Global warming :
the vine growers are worried
Delphine Chayet
13 / 08 / 2009 | Updated: 09: 17 | Add to my selection
According to these professionals, the taste of wine has already changed and the increase in temperatures will change the traditional grape varieties.
They are fifty winemakers, chefs, oenologists or sommeliers and, as such, ardent defenders of French terroirs. Their signatures appear at the bottom of a "solemn appeal" to the President of the Republic and the Minister of the Environment, a few months from the Copenhagen conference on climate. "Global warming is making vines more and more vulnerable," they write in this forum of the World. As flagships of our cultural heritage, French wines, elegant and refined, are today in danger. "
According to these professionals, the taste of wine has already begun to change. Harvest dates have been steadily advanced over the last 30 years, and the sun is charging the grapes with sugar. "Warming gives wines more spicy and rich, with higher alcohol content," says sommelier Franck Thomas. They are wines that are less digestible, less fine and less pleasant to drink on a daily basis. "As temperatures rise, this phenomenon is accentuated. In the long term, the French wine list will be profoundly modified. Controlled appellations of origin will be upset.
Vineyards in Brittany
"In forty or fifty years, the pinot noir or the Riesling as they are made today in Burgundy and Alsace will for example have disappeared," predicts Franck Thomas. By that date, new wine regions could be created in Brittany and Normandy, but also in England. "If nothing is done to reduce greenhouse gases, the vines will move 1 000 km beyond their traditional limits by the end of the century," warns Anaïz Parfait, Greenpeace. According to Jean-Pierre Chabin, a geographer at the University of Burgundy, "we can think that there will be vineyards in southern Sweden and Scotland".

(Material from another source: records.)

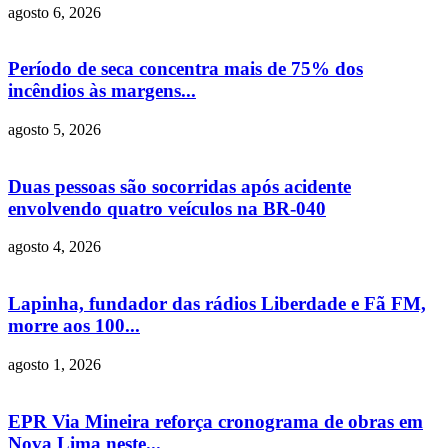
agosto 6, 2026
Período de seca concentra mais de 75% dos
incêndios às margens...
agosto 5, 2026
Duas pessoas são socorridas após acidente
envolvendo quatro veículos na BR-040
agosto 4, 2026
Lapinha, fundador das rádios Liberdade e Fã FM,
morre aos 100...
agosto 1, 2026
EPR Via Mineira reforça cronograma de obras em
Nova Lima neste...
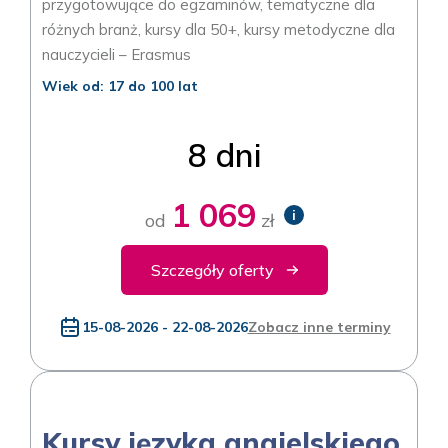
przygotowujące do egzaminów, tematyczne dla
różnych branż, kursy dla 50+, kursy metodyczne dla
nauczycieli – Erasmus
Wiek od: 17 do 100 lat
8 dni
1 069
i
od
zł
Szczegóły oferty
15-08-2026 - 22-08-2026
Zobacz inne terminy
Kursy języka angielskiego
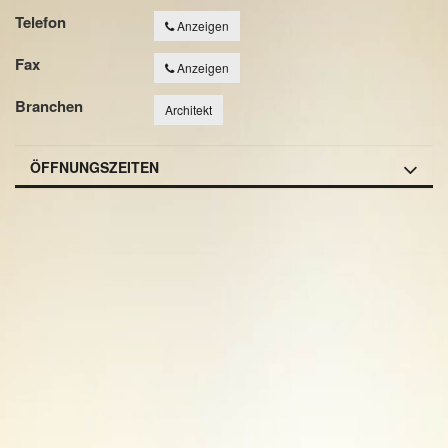
Telefon
Anzeigen
Fax
Anzeigen
Branchen
Architekt
ÖFFNUNGSZEITEN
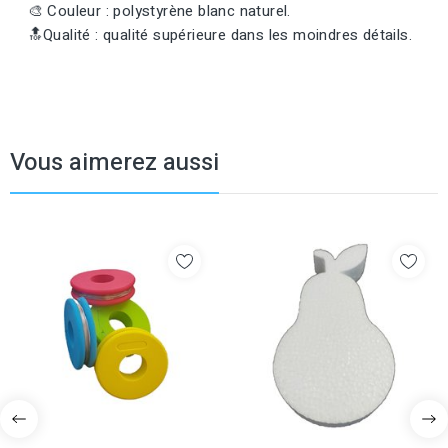
🎨 Couleur : polystyrène blanc naturel.
🔝Qualité : qualité supérieure dans les moindres détails.
Vous aimerez aussi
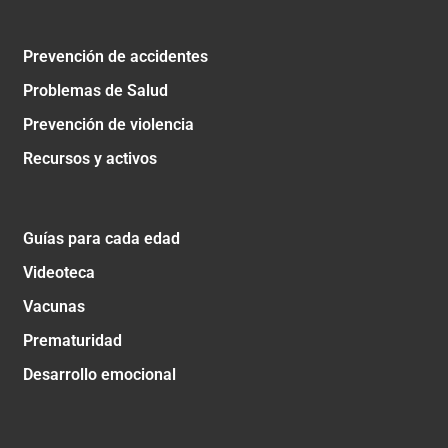
Prevención de accidentes
Problemas de Salud
Prevención de violencia
Recursos y activos
Guías para cada edad
Videoteca
Vacunas
Prematuridad
Desarrollo emocional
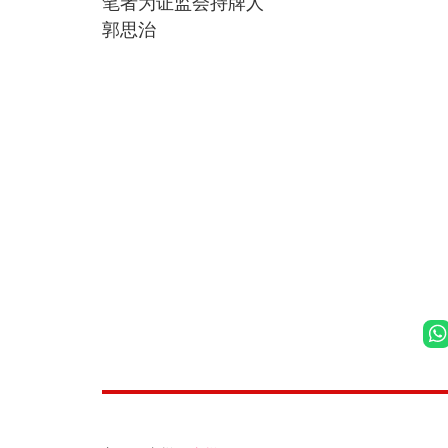
笔者为证监会持牌人
郭思治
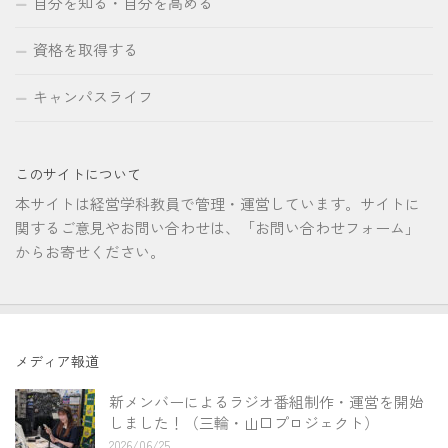
自分を知る・自分を高める
資格を取得する
キャンパスライフ
このサイトについて
本サイトは経営学科教員で管理・運営しています。サイトに
関するご意見やお問い合わせは、「お問い合わせフォーム」
からお寄せください。
メディア報道
新メンバーによるラジオ番組制作・運営を開始
しました！（三輪・山口プロジェクト）
2026/06/25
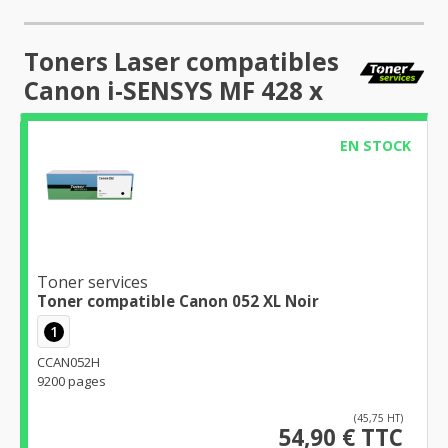
Toners Laser compatibles
Canon i-SENSYS MF 428 x
EN STOCK
Toner services
Toner compatible Canon 052 XL Noir
1
CCAN052H
9200 pages
(45,75 HT)
54,90 € TTC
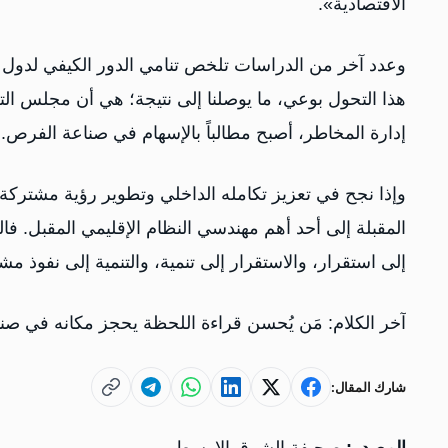
الاقتصادية».
وعدد آخر من الدراسات تلخص تنامي الدور الكيفي لدول ال
هذا التحول بوعي، ما يوصلنا إلى نتيجة؛ هي أن مجلس ال
إدارة المخاطر، أصبح مطالباً بالإسهام في صناعة الفرص.
وإذا نجح في تعزيز تكامله الداخلي وتطوير رؤية مشتركة 
المقبلة إلى أحد أهم مهندسي النظام الإقليمي المقبل. ف
إلى استقرار، والاستقرار إلى تنمية، والتنمية إلى نفوذ م
آخر الكلام: مَن يُحسن قراءة اللحظة يحجز مكانه في صنا
شارك المقال:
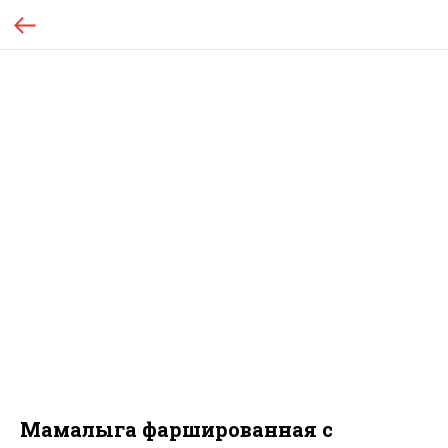
Мамалыга фаршированная с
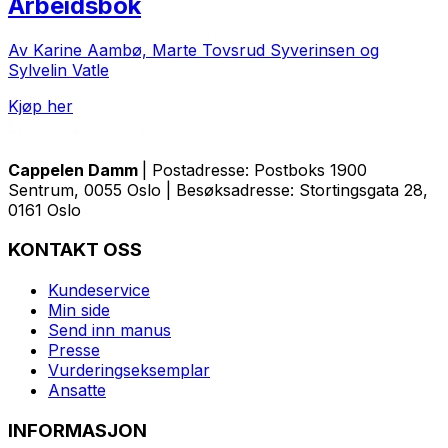
Arbeidsbok
Av Karine Aambø, Marte Tovsrud Syverinsen og
Sylvelin Vatle
Kjøp her
Cappelen Damm
| Postadresse: Postboks 1900
Sentrum, 0055 Oslo | Besøksadresse: Stortingsgata 28,
0161 Oslo
KONTAKT OSS
Kundeservice
Min side
Send inn manus
Presse
Vurderingseksemplar
Ansatte
INFORMASJON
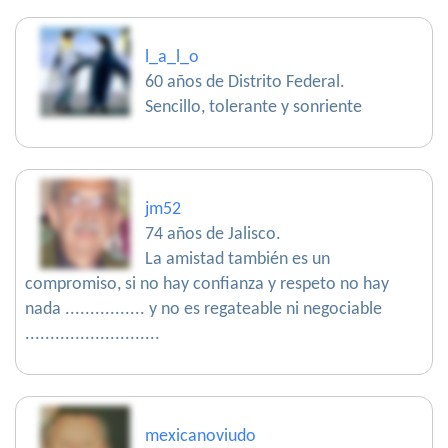
l_a_l_o
60 años de Distrito Federal.
Sencillo, tolerante y sonriente
jm52
74 años de Jalisco.
La amistad también es un
compromiso, si no hay confianza y respeto no hay
nada ................ y no es regateable ni negociable
...........................
mexicanoviudo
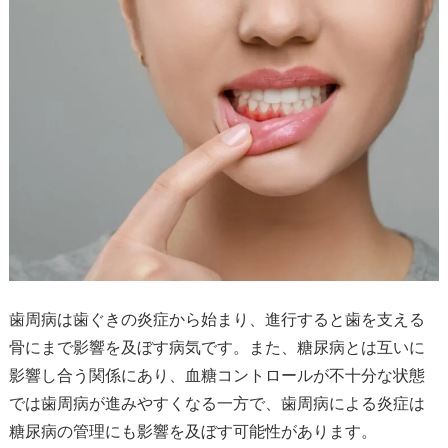
歯周病は歯ぐきの炎症から始まり、進行すると歯を支える
骨にまで影響を及ぼす病気です。また、糖尿病とは互いに
影響し合う関係にあり、血糖コントロールが不十分な状態
では歯周病が進みやすくなる一方で、歯周病による炎症は
糖尿病の管理にも影響を及ぼす可能性があります。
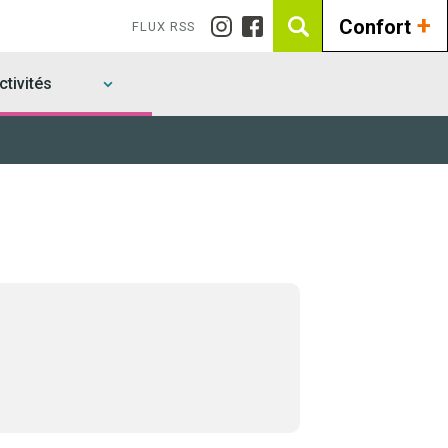
+
Confort
FLUX RSS
tivités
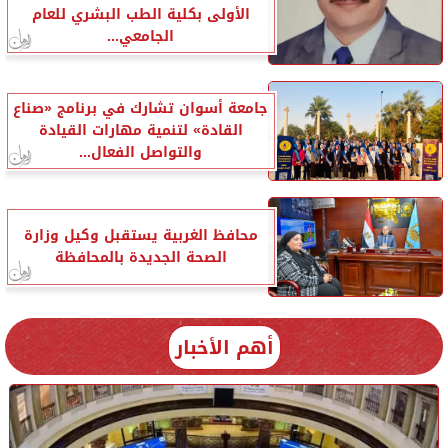
الأولى بكلية الطب البشري للعام
الجامعي...
جامعة أسوان تشارك في برنامج «صناع
القادة» لتنمية مهارات القيادة
والتواصل الفعال...
محافظ الغربية يستقبل وكيل وزارة
الصحة الجديدة بالمحافظة
أهم الأخبار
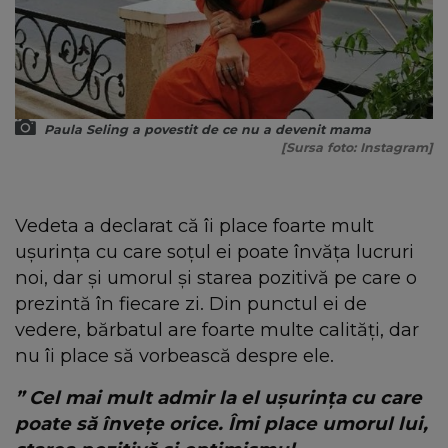
Paula Seling a povestit de ce nu a devenit mama
[Sursa foto: Instagram]
Vedeta a declarat că îi place foarte mult
ușurința cu care soțul ei poate învăța lucruri
noi, dar și umorul și starea pozitivă pe care o
prezintă în fiecare zi. Din punctul ei de
vedere, bărbatul are foarte multe calități, dar
nu îi place să vorbească despre ele.
” Cel mai mult admir la el ușurința cu care
poate să învețe orice. Îmi place umorul lui,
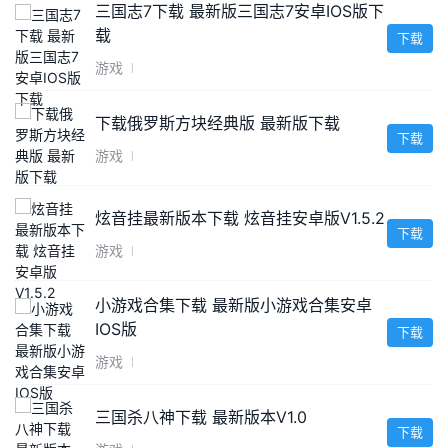
三国志7下载 最新版三国志7安卓IOS版下
载
下载
游戏
下载俄罗斯方块经典版 最新版下载
下载
游戏
炫音挂最新版本下载 炫音挂安卓版V1.5.2
下载
游戏
小游戏合集下载 最新版小游戏合集安卓
IOS版
下载
游戏
三国杀八神下载 最新版本V1.0
下载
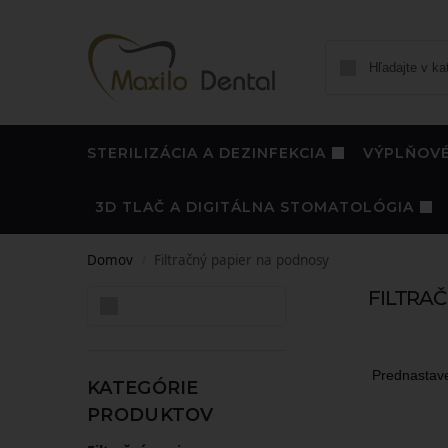
STERILIZÁCIA A DEZINFEKCIA
VÝPLŇOVÉ
3D TLAČ A DIGITÁLNA STOMATOLÓGIA
Domov
Filtračný papier na podnosy
/
FILTRA
Hľadať
KATEGÓRIE
PRODUKTOV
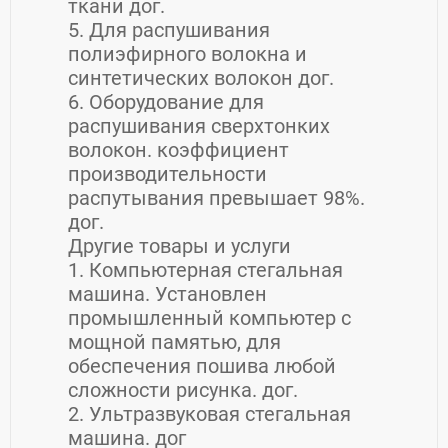
ткани дог.
5. Для распушивания
полиэфирного волокна и
синтетических волокон дог.
6. Оборудование для
распушивания сверхтонких
волокон. коэффициент
производительности
распутывания превышает 98%.
дог.
Другие товары и услуги
1. Компьютерная стегальная
машина. Установлен
промышленный компьютер с
мощной памятью, для
обеспечения пошива любой
сложности рисунка. дог.
2. Ультразвуковая стегальная
машина. дог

But for Jean-Philippe Bret, producer at Domaine de la Soufrandière, in southern Burgundy, "what makes the specificity of a local wine is not only the climate, but also soils, an exhibition and a know how. Because this conjunction is impossible to find elsewhere, we will never make Burgundy elsewhere than in Burgundy.
It is to avoid this scenario that chef Marc Veyrat, sommelier Antoine Petrus and the Zind Humbrecht estates in Alsace and Selosse en Champagne have joined their names. All hope for the signing in Copenhagen of an "ambitious agreement", "committing industrialized countries to reduce their greenhouse gas emissions by at least 40% by 2020".